Marino Miccoli per www.lavocedelmarinaio.comUna vecchia quanto bella fotografia in bianco/nero risalente al 1932, che ho estratto dall’album di ricordi di mio padre Antonio, mi ha ispirato questo scritto. Nell’immagine si vedono diversi marinai (tra cui mio padre) sul ponte di prora della nave Leone Pancaldo, un esploratore della regia Marina, mentre solca le placide acque del suggestivo Canale di Corinto (Grecia).
In passato (VIII –VI sec. a.C.) Corinto era una grande e fiorente Polis greca, situata sull’istmo omonimo, che disponeva di due muniti porti e di una grande flotta, capace di rivaleggiare con le potenze dell’epoca: Sparta e Atene.
capitello CORINZIOLa città di Siracusa fu fondata proprio da colòni Corinzi e la fiorente città diede il suo nome anche ad un particolare quanto elegantissimo stile architettonico: il Corinzio.

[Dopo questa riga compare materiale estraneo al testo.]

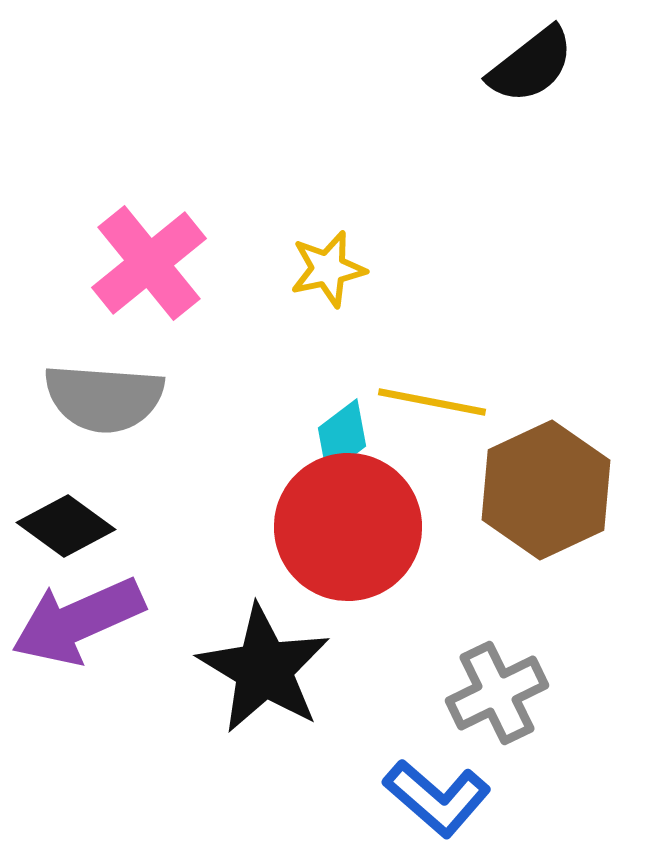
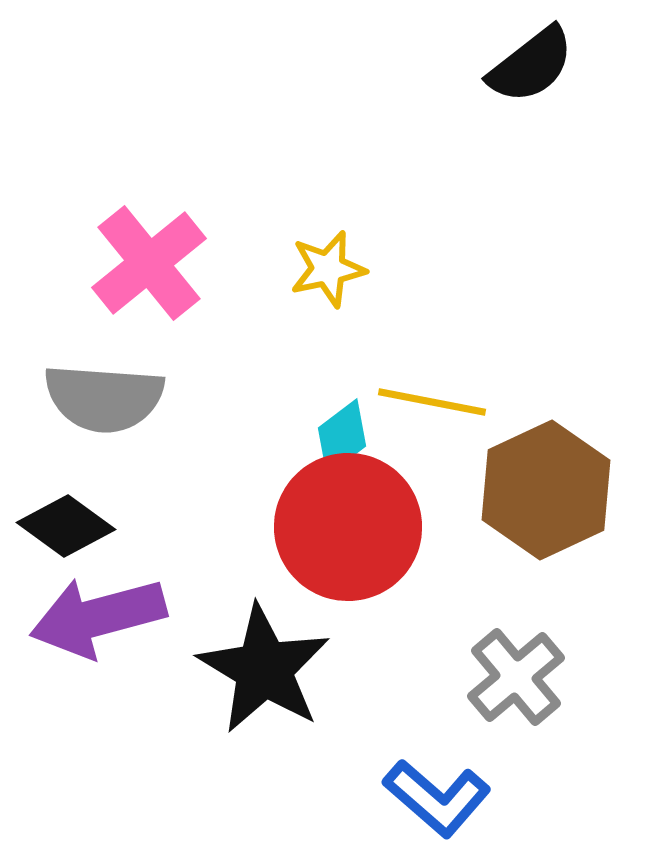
purple arrow: moved 20 px right, 4 px up; rotated 9 degrees clockwise
gray cross: moved 19 px right, 16 px up; rotated 14 degrees counterclockwise
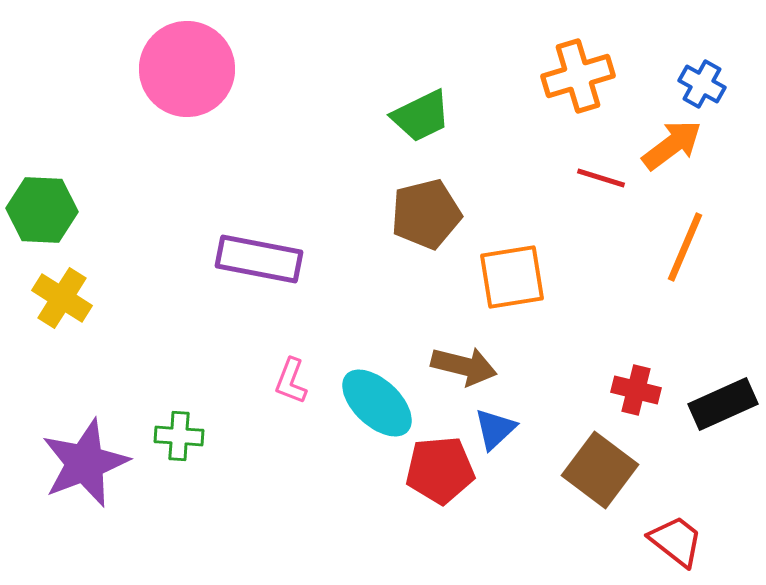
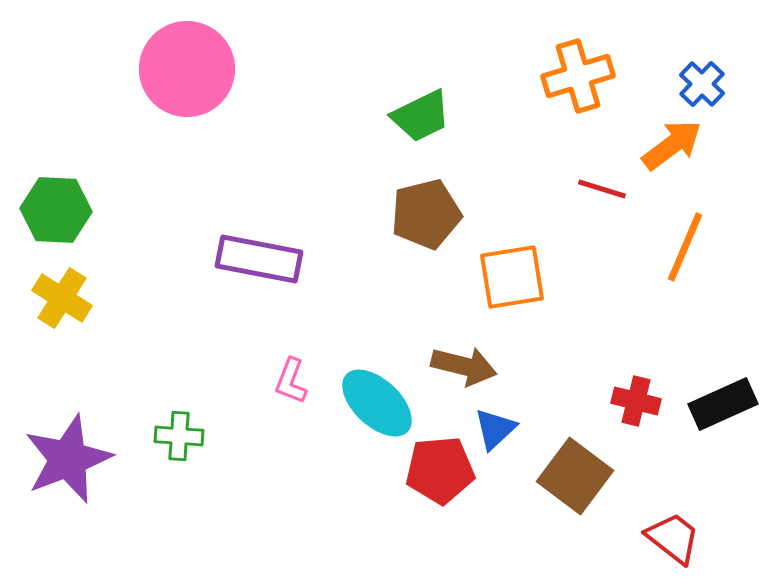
blue cross: rotated 15 degrees clockwise
red line: moved 1 px right, 11 px down
green hexagon: moved 14 px right
red cross: moved 11 px down
purple star: moved 17 px left, 4 px up
brown square: moved 25 px left, 6 px down
red trapezoid: moved 3 px left, 3 px up
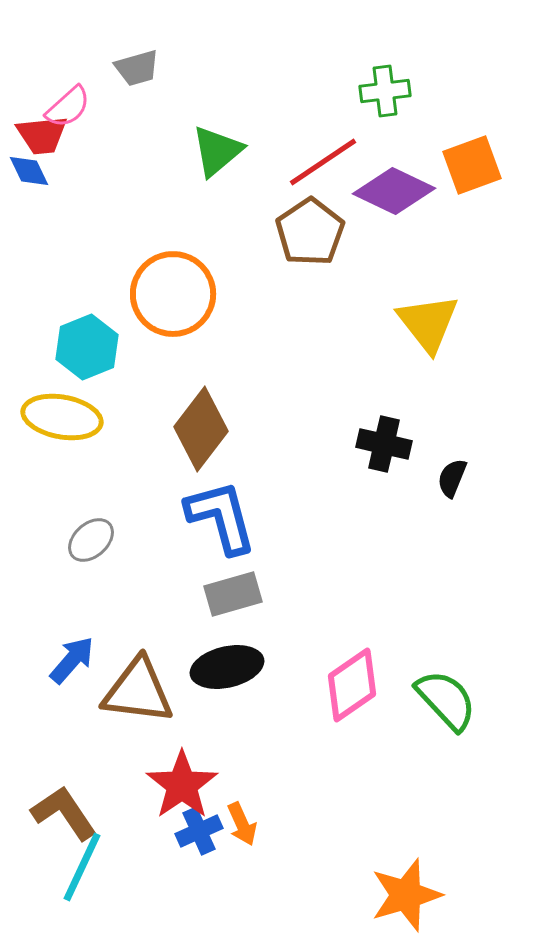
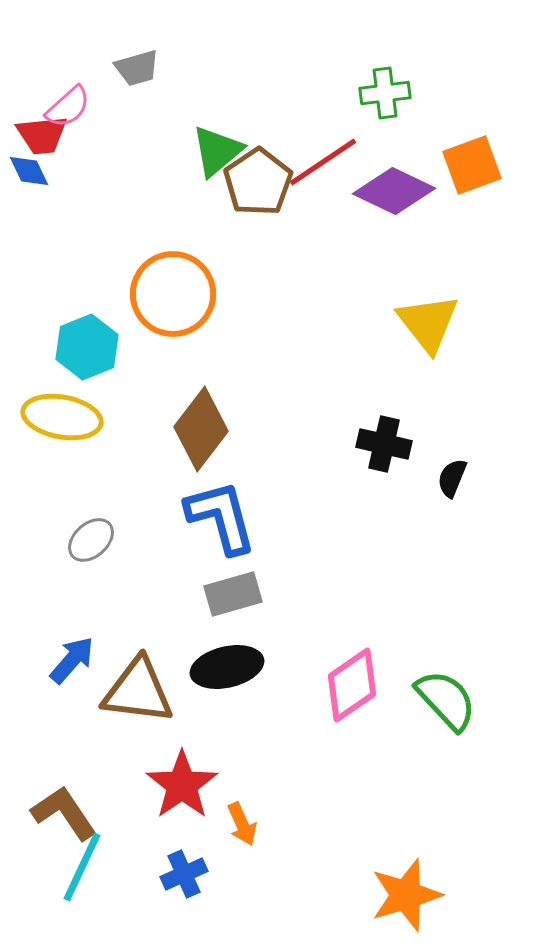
green cross: moved 2 px down
brown pentagon: moved 52 px left, 50 px up
blue cross: moved 15 px left, 43 px down
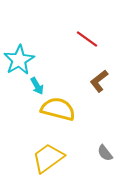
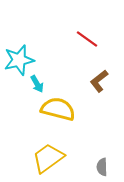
cyan star: rotated 16 degrees clockwise
cyan arrow: moved 2 px up
gray semicircle: moved 3 px left, 14 px down; rotated 36 degrees clockwise
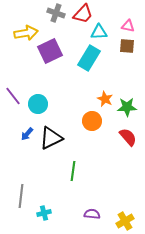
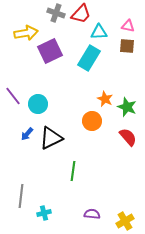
red trapezoid: moved 2 px left
green star: rotated 24 degrees clockwise
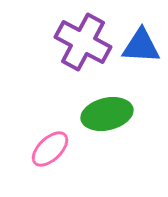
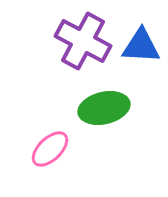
purple cross: moved 1 px up
green ellipse: moved 3 px left, 6 px up
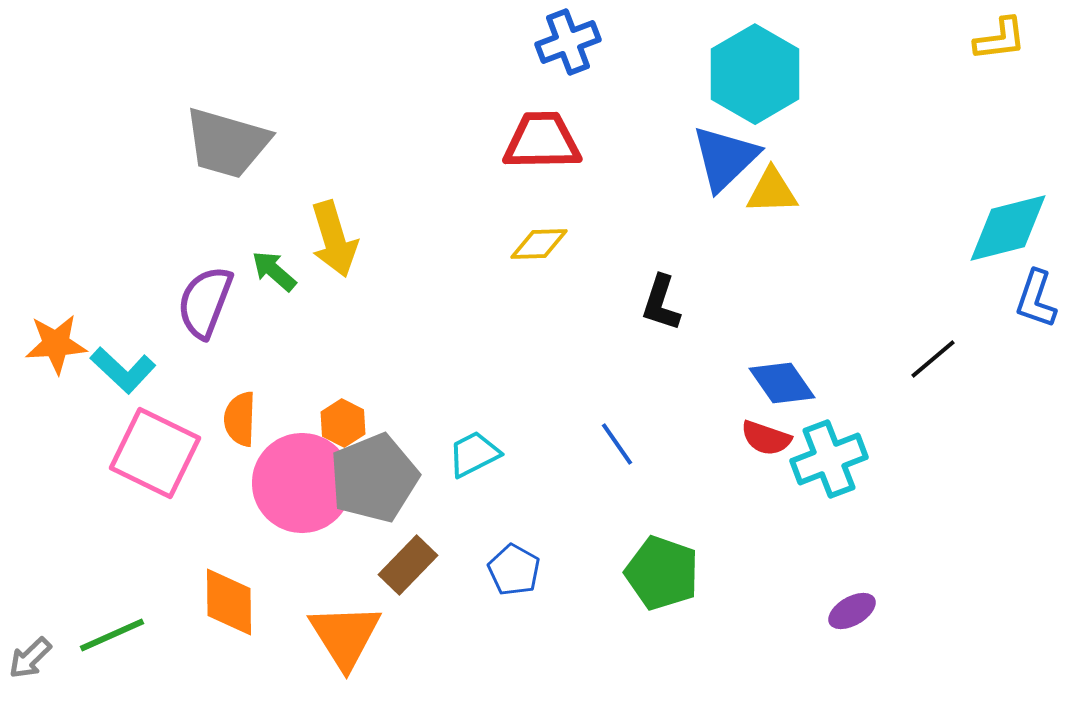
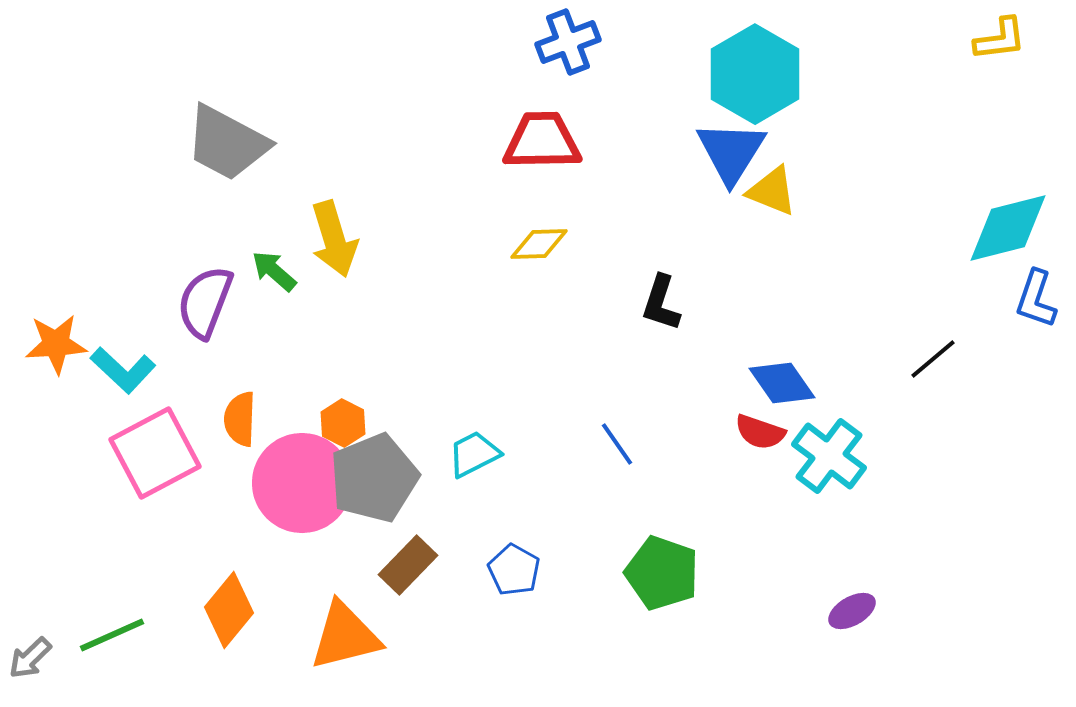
gray trapezoid: rotated 12 degrees clockwise
blue triangle: moved 6 px right, 6 px up; rotated 14 degrees counterclockwise
yellow triangle: rotated 24 degrees clockwise
red semicircle: moved 6 px left, 6 px up
pink square: rotated 36 degrees clockwise
cyan cross: moved 3 px up; rotated 32 degrees counterclockwise
orange diamond: moved 8 px down; rotated 40 degrees clockwise
orange triangle: rotated 48 degrees clockwise
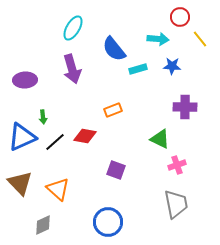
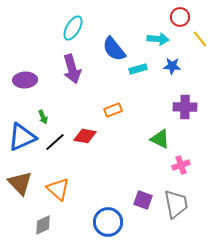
green arrow: rotated 16 degrees counterclockwise
pink cross: moved 4 px right
purple square: moved 27 px right, 30 px down
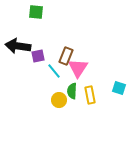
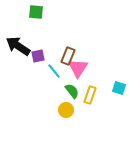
black arrow: rotated 25 degrees clockwise
brown rectangle: moved 2 px right
green semicircle: rotated 140 degrees clockwise
yellow rectangle: rotated 30 degrees clockwise
yellow circle: moved 7 px right, 10 px down
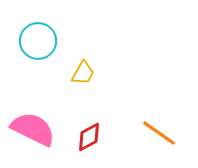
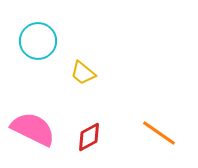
yellow trapezoid: rotated 100 degrees clockwise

L’istmo di Corinto era una striscia di terra che separava il mar Ionio dal mar Egeo; ovvero congiungeva il Peloponneso all’Attica. La città ospitava con cadenza biennale i “Giochi Istmici”, delle popolari competizioni atletiche in onore del dio Poseidone, seconde per importanza soltanto alle celebri Olimpiadi.
Nel 146 a.C. il Console romano Lucio Mummio sconfisse a Leucopetra le truppe greche della Lega Achea; fu così che Corinto divenne l’ultimo rifugio dei Greci. Le legioni Romane, inarrestabili, presero la città, la saccheggiarono e dopo aver venduto come schiavi tutti gli abitanti la distrussero “a monito delle generazioni future”. Finiva in tal modo la gloriosa storia della ricca e potente città di Corinto. Giulio Cesare la ricostruì nel 44 a.C. e la ripopolò con colòni romani, facendone nuovamente una delle città più importanti della Grecia. Ai Corinzi san Paolo rivolse due sue pregevoli Lettere (nuovo Testamento).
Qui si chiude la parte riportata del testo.